YOUR GOAL :: Exact copy, pictures excluded: please retype every record below.

EXERCISE MATERIAL ::
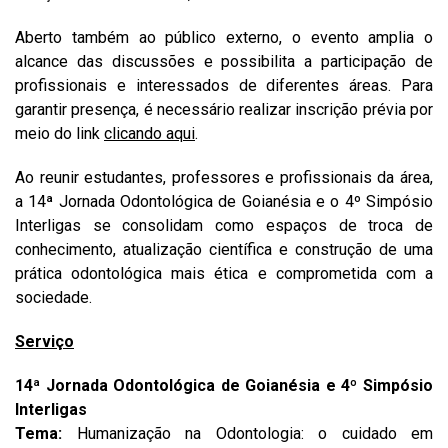
Aberto também ao público externo, o evento amplia o
alcance das discussões e possibilita a participação de
profissionais e interessados de diferentes áreas. Para
garantir presença, é necessário realizar inscrição prévia por
meio do link
clicando aqui
.
Ao reunir estudantes, professores e profissionais da área,
a 14ª Jornada Odontológica de Goianésia e o 4º Simpósio
Interligas se consolidam como espaços de troca de
conhecimento, atualização científica e construção de uma
prática odontológica mais ética e comprometida com a
sociedade.
Serviço
14ª Jornada Odontológica de Goianésia e 4º Simpósio
Interligas
Tema:
Humanização na Odontologia: o cuidado em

EXERCISE SOLUTION ::
Aberto também ao público externo, o evento amplia o
alcance das discussões e possibilita a participação de
profissionais e interessados de diferentes áreas. Para
garantir presença, é necessário realizar inscrição prévia por
meio do link
clicando aqui
.
Ao reunir estudantes, professores e profissionais da área,
a 14ª Jornada Odontológica de Goianésia e o 4º Simpósio
Interligas se consolidam como espaços de troca de
conhecimento, atualização científica e construção de uma
prática odontológica mais ética e comprometida com a
sociedade.
Serviço
14ª Jornada Odontológica de Goianésia e 4º Simpósio
Interligas
Tema:
Humanização na Odontologia: o cuidado em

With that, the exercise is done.